Critique de Tootpadu
Aucun personnage dans ce film italien n'est vraiment ce qu'il prétend être. Cet état d'esprit relève moins de la fourberie ou du calcul que d'une observation sans fard de l'imperfection humaine. Les sujets sociaux toujours aussi épineux de l'homosexualité et de l'immigration n'y sont que les révélateurs d'un monde en pleine déroute, rassemblé sur l'échiquier où s'affrontent la mise en valeur personnelle et l'impuissance de contrôler quoique ce soit.
Le réalisateur Marco Simon Puccioni ne nous apprend rien de nouveau en nous montrant que le monde n'est pas aussi rose qu'Anna veut le croire, ni aussi funeste que la prison faite de nervosité et d'humiliations familiales et sociales dans laquelle se tourmente Mara. L'attitude d'Anis, à cheval entre l'ambition économique et les tentations de la facilité, ne se présente pas non plus comme la voie médiane salutaire. Si une vérité immuable ressort de la rencontre fortuite de ces trois êtres meurtris par la vie, c'est qu'il ne faut croire personne et que ni le bonheur, ni le malheur, ne sont éternels.

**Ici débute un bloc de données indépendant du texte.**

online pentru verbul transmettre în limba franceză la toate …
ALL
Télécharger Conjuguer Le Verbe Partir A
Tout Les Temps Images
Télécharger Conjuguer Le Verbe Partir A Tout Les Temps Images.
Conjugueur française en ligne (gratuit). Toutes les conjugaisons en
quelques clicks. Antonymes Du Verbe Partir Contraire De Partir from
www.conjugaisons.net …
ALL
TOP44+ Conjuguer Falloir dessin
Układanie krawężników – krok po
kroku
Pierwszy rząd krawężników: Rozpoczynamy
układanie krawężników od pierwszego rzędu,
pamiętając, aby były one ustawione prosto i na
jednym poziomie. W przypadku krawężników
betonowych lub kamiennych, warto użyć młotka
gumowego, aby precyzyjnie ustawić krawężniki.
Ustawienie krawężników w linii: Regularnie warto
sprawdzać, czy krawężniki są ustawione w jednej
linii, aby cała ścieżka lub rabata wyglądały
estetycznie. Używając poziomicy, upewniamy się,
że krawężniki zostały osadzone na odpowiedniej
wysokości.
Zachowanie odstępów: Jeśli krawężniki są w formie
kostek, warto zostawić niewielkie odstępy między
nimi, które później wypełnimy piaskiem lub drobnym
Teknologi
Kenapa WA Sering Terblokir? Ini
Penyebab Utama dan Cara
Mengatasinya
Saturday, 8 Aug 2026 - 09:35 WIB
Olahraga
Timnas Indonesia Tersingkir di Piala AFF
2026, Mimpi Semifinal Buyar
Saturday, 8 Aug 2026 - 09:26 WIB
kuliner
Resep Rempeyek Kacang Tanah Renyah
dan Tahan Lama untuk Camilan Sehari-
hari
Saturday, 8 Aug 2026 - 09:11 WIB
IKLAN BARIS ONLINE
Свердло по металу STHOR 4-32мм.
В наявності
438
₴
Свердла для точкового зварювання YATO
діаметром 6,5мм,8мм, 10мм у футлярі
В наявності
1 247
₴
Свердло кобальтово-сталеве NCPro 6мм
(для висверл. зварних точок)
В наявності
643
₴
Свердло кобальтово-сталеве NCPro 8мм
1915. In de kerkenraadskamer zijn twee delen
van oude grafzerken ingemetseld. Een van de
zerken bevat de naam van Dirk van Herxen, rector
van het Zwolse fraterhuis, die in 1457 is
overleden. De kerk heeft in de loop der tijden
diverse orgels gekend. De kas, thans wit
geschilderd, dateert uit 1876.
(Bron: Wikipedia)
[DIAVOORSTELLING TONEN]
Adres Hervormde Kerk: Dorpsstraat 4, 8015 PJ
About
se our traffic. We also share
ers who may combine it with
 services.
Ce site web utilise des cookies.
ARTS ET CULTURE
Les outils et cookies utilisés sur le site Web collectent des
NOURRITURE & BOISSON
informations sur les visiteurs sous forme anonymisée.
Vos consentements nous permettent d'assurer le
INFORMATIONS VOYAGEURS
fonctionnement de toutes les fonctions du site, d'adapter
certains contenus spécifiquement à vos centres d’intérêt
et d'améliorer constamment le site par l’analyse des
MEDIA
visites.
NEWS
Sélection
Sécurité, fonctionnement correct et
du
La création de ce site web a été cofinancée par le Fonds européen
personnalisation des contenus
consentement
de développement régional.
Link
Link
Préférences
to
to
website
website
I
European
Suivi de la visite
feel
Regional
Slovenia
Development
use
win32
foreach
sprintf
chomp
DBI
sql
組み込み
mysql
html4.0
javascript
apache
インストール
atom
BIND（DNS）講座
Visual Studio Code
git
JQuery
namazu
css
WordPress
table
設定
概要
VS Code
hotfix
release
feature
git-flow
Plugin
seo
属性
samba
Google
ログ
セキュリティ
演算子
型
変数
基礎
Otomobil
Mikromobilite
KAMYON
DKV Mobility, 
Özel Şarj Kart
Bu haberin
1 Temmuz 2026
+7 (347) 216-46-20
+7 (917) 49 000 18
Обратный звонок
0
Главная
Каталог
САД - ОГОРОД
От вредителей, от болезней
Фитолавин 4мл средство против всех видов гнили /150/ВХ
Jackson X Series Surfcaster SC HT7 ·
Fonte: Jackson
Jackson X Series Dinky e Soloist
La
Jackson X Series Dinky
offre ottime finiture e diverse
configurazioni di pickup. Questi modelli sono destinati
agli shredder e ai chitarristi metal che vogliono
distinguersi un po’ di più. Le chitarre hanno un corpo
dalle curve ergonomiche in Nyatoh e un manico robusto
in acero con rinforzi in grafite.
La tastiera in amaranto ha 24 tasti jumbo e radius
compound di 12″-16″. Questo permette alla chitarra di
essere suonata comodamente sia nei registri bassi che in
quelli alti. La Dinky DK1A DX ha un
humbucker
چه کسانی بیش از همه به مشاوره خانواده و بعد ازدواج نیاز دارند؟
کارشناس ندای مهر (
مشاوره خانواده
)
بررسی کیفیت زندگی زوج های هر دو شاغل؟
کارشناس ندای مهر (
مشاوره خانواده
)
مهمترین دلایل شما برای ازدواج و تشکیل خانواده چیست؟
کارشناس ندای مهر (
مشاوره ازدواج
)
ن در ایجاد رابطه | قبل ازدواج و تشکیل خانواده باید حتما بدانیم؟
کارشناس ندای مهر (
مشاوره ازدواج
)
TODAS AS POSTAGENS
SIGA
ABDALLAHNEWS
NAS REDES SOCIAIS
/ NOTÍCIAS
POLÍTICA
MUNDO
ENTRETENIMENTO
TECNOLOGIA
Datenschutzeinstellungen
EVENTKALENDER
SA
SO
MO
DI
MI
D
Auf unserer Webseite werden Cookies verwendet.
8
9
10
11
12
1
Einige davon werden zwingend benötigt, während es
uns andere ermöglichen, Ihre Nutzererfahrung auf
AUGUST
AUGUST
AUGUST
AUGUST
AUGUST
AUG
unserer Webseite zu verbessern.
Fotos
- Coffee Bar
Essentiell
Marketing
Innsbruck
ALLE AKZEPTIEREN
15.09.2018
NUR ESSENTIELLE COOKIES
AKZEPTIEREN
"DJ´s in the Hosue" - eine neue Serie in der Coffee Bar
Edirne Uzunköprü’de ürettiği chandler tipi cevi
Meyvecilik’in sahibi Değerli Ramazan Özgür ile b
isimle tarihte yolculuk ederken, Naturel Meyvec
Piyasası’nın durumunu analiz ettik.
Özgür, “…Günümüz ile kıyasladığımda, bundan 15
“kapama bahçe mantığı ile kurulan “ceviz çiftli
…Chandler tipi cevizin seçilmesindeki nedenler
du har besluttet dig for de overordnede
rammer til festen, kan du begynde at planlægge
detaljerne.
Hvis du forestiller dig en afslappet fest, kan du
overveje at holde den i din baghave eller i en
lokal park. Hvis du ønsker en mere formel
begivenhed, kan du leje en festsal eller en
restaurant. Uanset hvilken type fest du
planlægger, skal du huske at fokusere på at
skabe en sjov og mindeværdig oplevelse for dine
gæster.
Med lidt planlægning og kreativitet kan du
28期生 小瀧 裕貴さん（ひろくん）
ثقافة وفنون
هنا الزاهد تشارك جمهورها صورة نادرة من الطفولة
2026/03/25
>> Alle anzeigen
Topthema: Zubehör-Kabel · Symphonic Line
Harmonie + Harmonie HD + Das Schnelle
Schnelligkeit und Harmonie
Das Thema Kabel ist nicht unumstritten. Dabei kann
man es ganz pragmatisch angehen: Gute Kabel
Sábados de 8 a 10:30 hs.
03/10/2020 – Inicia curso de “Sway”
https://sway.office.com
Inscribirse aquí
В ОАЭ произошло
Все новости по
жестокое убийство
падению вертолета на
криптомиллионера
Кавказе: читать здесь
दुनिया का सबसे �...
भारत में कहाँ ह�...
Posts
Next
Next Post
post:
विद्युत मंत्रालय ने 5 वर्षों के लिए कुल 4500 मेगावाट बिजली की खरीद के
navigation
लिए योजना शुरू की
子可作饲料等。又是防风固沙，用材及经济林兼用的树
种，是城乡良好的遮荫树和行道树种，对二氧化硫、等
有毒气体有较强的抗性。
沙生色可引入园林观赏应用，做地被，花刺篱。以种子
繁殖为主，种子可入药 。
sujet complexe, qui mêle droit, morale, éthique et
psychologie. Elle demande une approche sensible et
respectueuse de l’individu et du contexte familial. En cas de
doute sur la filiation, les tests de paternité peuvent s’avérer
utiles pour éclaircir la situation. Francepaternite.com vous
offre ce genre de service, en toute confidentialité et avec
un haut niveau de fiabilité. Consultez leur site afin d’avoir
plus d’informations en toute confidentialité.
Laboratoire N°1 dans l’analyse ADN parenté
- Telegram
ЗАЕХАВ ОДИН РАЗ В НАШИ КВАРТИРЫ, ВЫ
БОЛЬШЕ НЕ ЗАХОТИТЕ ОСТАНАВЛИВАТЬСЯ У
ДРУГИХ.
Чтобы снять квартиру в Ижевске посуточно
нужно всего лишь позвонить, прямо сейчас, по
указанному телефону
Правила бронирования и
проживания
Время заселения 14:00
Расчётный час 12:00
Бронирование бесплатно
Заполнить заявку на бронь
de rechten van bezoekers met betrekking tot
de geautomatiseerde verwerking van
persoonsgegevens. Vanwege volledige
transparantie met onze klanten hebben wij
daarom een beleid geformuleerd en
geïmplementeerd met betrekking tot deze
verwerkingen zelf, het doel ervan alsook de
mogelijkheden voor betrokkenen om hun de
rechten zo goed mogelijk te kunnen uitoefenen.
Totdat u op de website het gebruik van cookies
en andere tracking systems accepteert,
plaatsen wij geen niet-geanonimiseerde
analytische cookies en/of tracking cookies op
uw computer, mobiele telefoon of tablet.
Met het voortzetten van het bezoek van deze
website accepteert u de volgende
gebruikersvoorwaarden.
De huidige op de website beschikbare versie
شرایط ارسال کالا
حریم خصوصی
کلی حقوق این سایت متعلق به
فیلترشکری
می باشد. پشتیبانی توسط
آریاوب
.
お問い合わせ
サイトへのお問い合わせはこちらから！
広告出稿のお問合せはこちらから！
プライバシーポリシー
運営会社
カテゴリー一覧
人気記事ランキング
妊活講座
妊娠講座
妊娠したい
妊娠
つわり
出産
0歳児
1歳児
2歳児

Comme remarqué auparavant, cette conclusion n'a rien de révolutionnaire. Pourtant, la mise en scène toute en douceur de Puccioni, insistant sur les motifs répétitifs et la routine quotidienne, réussit à nous faire croire, plus longtemps qu'il n'est raisonnable, en une issue constructive de ce ménage à trois de fortune. Le réalisateur sait observer ses personnages sans préjugés et sans les idéaliser non plus. Il n'est jamais tout à fait dupe des machinations relationnelles, qui gouvernent les rapports entre ses personnages et qui ne montrent leur vilaine face de rapports de force et d'intérêts que vers la fin du film. Mais il laisse à chacun d'entre eux l'occasion passagère d'aspirer à un peu de bonheur.
Le jeu des comédiens correspond parfaitement au ton sans emphase, ni artifice, qui caractérise le film. Maria De Medeiros, Antonia Liskova et Mounir Ouadi font face sans pathos, aux crises existentielles et hélas très banales, que leurs personnages doivent traverser.